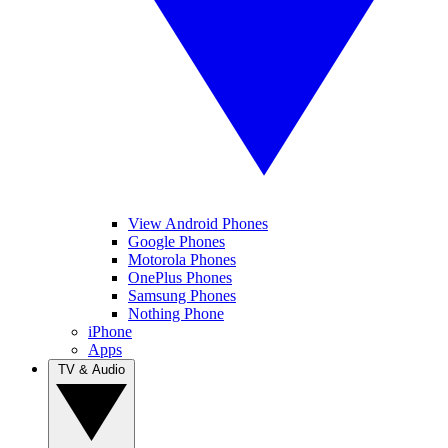
View Android Phones
Google Phones
Motorola Phones
OnePlus Phones
Samsung Phones
Nothing Phone
iPhone
Apps
TV & Audio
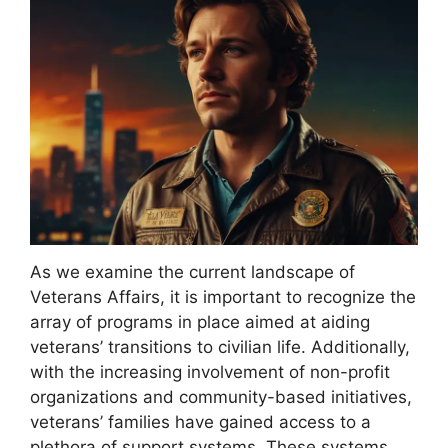
As we examine the current landscape of
Veterans Affairs, it is important to recognize the
array of programs in place aimed at aiding
veterans’ transitions to civilian life. Additionally,
with the increasing involvement of non-profit
organizations and community-based initiatives,
veterans’ families have gained access to a
plethora of support systems. These systems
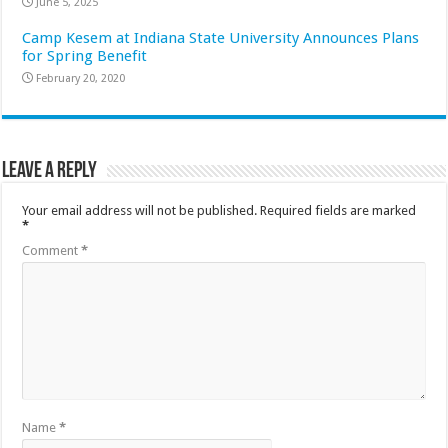
June 5, 2025
Camp Kesem at Indiana State University Announces Plans
for Spring Benefit
February 20, 2020
Leave a Reply
Your email address will not be published.
Required fields are marked
*
Comment
*
Name
*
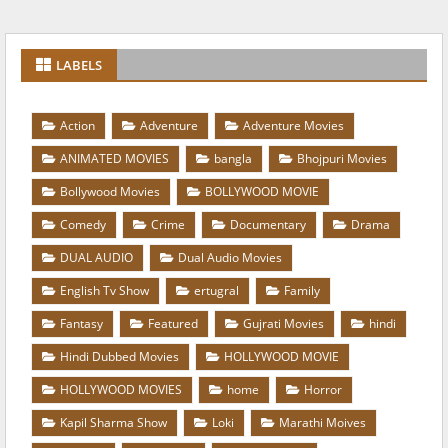
LABELS
Action
Adventure
Adventure Movies
ANIMATED MOVIES
bangla
Bhojpuri Movies
Bollywood Movies
BOLLYWOOD MOVIE
Comedy
Crime
Documentary
Drama
DUAL AUDIO
Dual Audio Movies
English Tv Show
ertugral
Family
Fantasy
Featured
Gujrati Movies
hindi
Hindi Dubbed Movies
HOLLYWOOD MOVIE
HOLLYWOOD MOVIES
home
Horror
Kapil Sharma Show
Loki
Marathi Moives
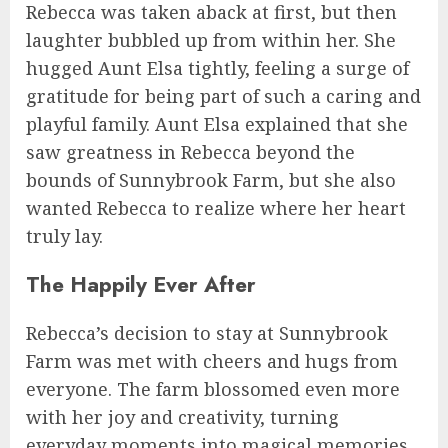
Rebecca was taken aback at first, but then
laughter bubbled up from within her. She
hugged Aunt Elsa tightly, feeling a surge of
gratitude for being part of such a caring and
playful family. Aunt Elsa explained that she
saw greatness in Rebecca beyond the
bounds of Sunnybrook Farm, but she also
wanted Rebecca to realize where her heart
truly lay.
The Happily Ever After
Rebecca’s decision to stay at Sunnybrook
Farm was met with cheers and hugs from
everyone. The farm blossomed even more
with her joy and creativity, turning
everyday moments into magical memories.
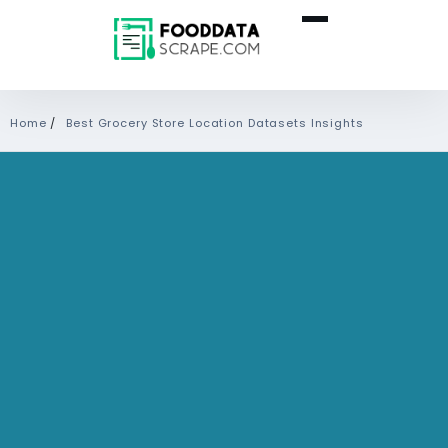
Home
/
Best Grocery Store Location Datasets Insights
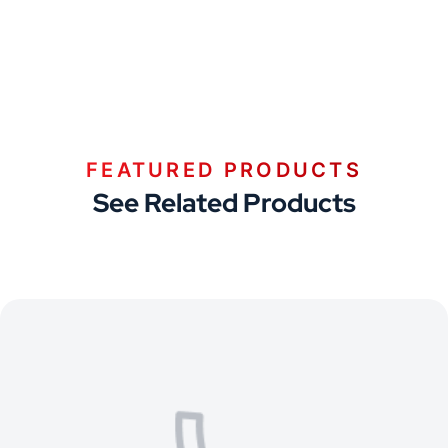
FEATURED PRODUCTS
See Related Products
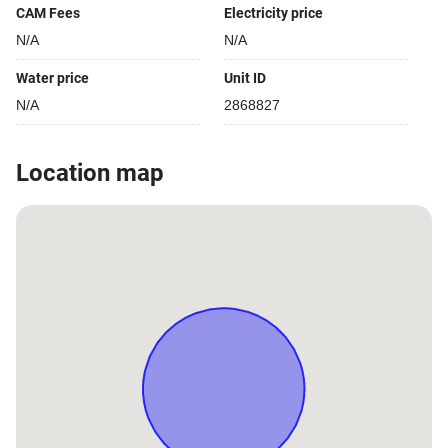
CAM Fees
Electricity price
N/A
N/A
Water price
Unit ID
N/A
2868827
Location map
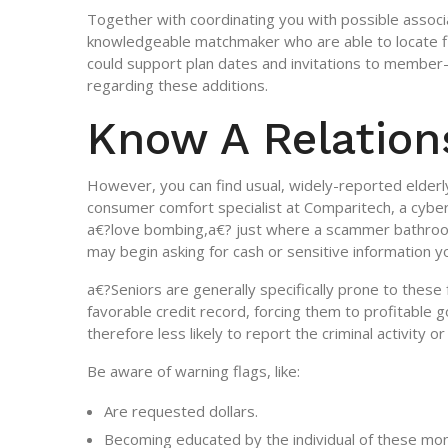
Together with coordinating you with possible associ
knowledgeable matchmaker who are able to locate fi
could support plan dates and invitations to member-
regarding these additions.
Know A Relation
However, you can find usual, widely-reported elderly
consumer comfort specialist at Comparitech, a cybers
a€?love bombing,a€? just where a scammer bathroo
may begin asking for cash or sensitive information y
a€?Seniors are generally specifically prone to these
favorable credit record, forcing them to profitable g
therefore less likely to report the criminal activity or
Be aware of warning flags, like:
Are requested dollars.
Becoming educated by the individual of these mon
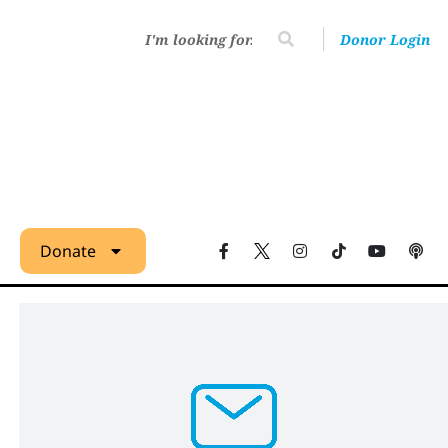
Donor Login
Donate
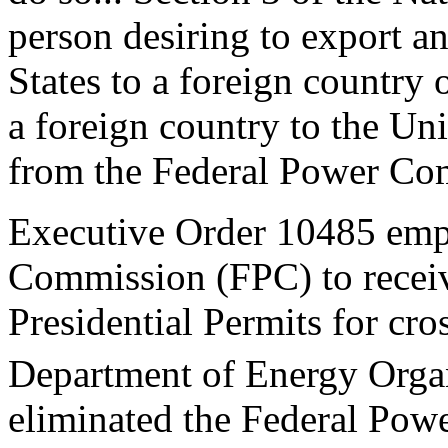
person desiring to export a
States to a foreign country 
a foreign country to the Uni
from the Federal Power Com
Executive Order 10485 emp
Commission (FPC) to receive
Presidential Permits for cros
Department of Energy Organ
eliminated the Federal Powe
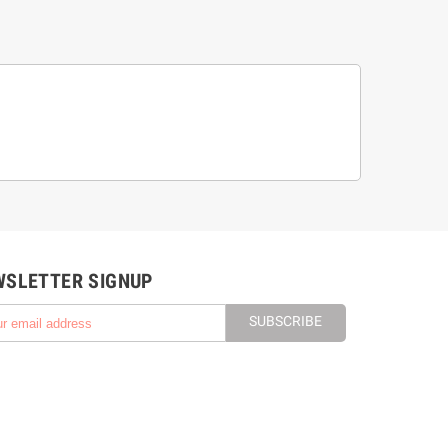
WSLETTER SIGNUP
SUBSCRIBE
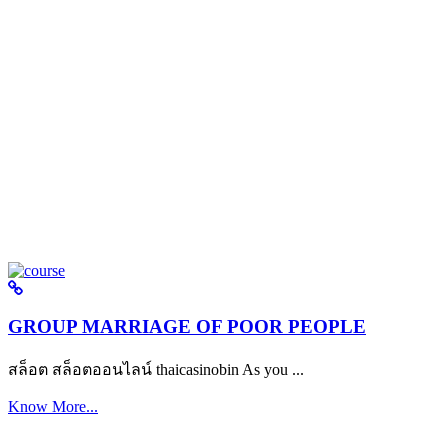
GROUP MARRIAGE OF POOR PEOPLE
สล็อต สล็อตออนไลน์ thaicasinobin As you ...
Know More...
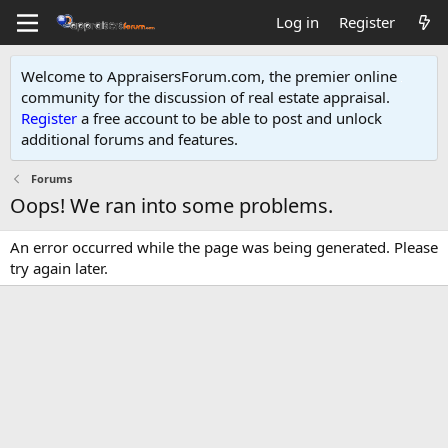
Log in
Register
Welcome to AppraisersForum.com, the premier online
community for the discussion of real estate appraisal.
Register
a free account to be able to post and unlock
additional forums and features
.
Forums
Oops! We ran into some problems.
An error occurred while the page was being generated. Please
try again later.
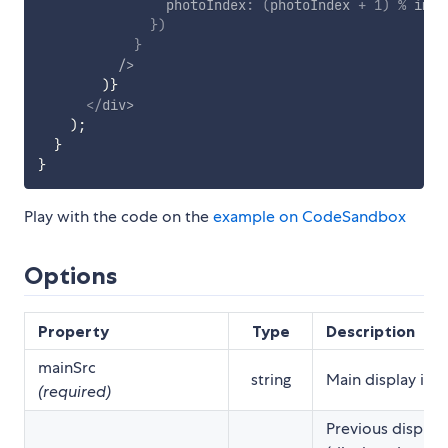
                photoIndex
:
(
photoIndex 
+
1
)
%
 imag
}
)
}
/>
)
}
</
div
>
)
;
}
}
Play with the code on the
example on CodeSandbox
Options
Property
Type
Description
mainSrc
string
Main display ima
(required)
Previous display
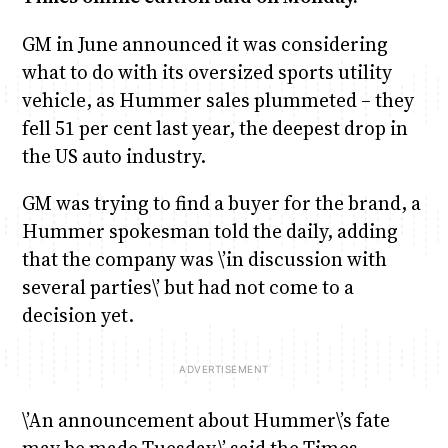
GM in June announced it was considering
what to do with its oversized sports utility
vehicle, as Hummer sales plummeted – they
fell 51 per cent last year, the deepest drop in
the US auto industry.
GM was trying to find a buyer for the brand, a
Hummer spokesman told the daily, adding
that the company was \’in discussion with
several parties\’ but had not come to a
decision yet.
\’An announcement about Hummer\’s fate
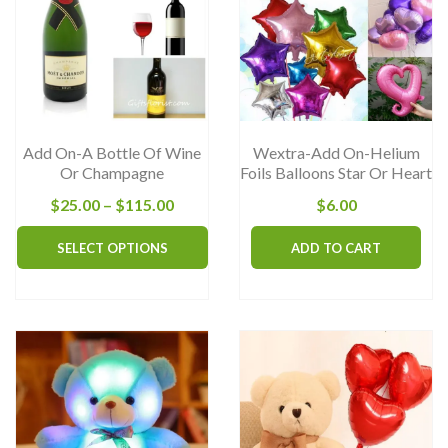
Add On-A Bottle Of Wine
Wextra-Add On-Helium
Or Champagne
Foils Balloons Star Or Heart
Price
$
25.00
–
$
115.00
$
6.00
range:
This
SELECT OPTIONS
ADD TO CART
$25.00
product
through
has
$115.00
multiple
variants.
The
options
may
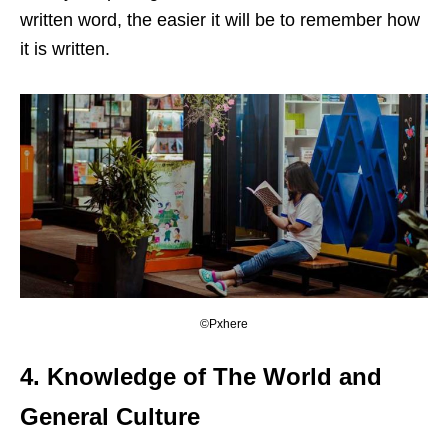
written word, the easier it will be to remember how
it is written.
©Pxhere
4.
Knowledge of The World and
General Culture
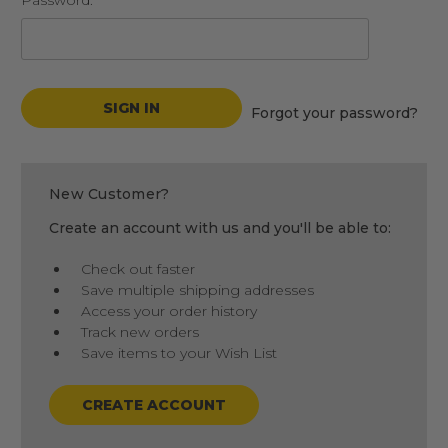
Password:
Forgot your password?
New Customer?
Create an account with us and you'll be able to:
Check out faster
Save multiple shipping addresses
Access your order history
Track new orders
Save items to your Wish List
CREATE ACCOUNT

----

• _EXERCISE BRIEF_: Up to and including the line containing "Location map", quote each line of the entries above from the very first, please, exactly and without images.

• _TASK OUTPUT_:
View Android Phones
Google Phones
Motorola Phones
OnePlus Phones
Samsung Phones
Nothing Phone
iPhone
Apps
TV & Audio
As we examine the current landscape of
Veterans Affairs, it is important to recognize the
array of programs in place aimed at aiding
veterans’ transitions to civilian life. Additionally,
with the increasing involvement of non-profit
organizations and community-based initiatives,
veterans’ families have gained access to a
plethora of support systems. These systems
June 5, 2025
Camp Kesem at Indiana State University Announces Plans
for Spring Benefit
February 20, 2020
Leave a Reply
Your email address will not be published.
Required fields are marked
*
Comment
*
Name
*
LABELS
Action
Adventure
Adventure Movies
ANIMATED MOVIES
bangla
Bhojpuri Movies
Bollywood Movies
BOLLYWOOD MOVIE
Comedy
Crime
Documentary
Drama
DUAL AUDIO
Dual Audio Movies
English Tv Show
ertugral
Family
Fantasy
Featured
Gujrati Movies
hindi
Hindi Dubbed Movies
HOLLYWOOD MOVIE
HOLLYWOOD MOVIES
home
Horror
Kapil Sharma Show
Loki
Marathi Moives
Rebecca was taken aback at first, but then
laughter bubbled up from within her. She
hugged Aunt Elsa tightly, feeling a surge of
gratitude for being part of such a caring and
playful family. Aunt Elsa explained that she
saw greatness in Rebecca beyond the
bounds of Sunnybrook Farm, but she also
wanted Rebecca to realize where her heart
truly lay.
The Happily Ever After
Rebecca’s decision to stay at Sunnybrook
Farm was met with cheers and hugs from
everyone. The farm blossomed even more
with her joy and creativity, turning
everyday moments into magical memories.
Home
/
Best Grocery Store Location Datasets Insights
FEATURED PRODUCTS
See Related Products
CAM Fees
Electricity price
N/A
N/A
Water price
Unit ID
N/A
2868827
Location map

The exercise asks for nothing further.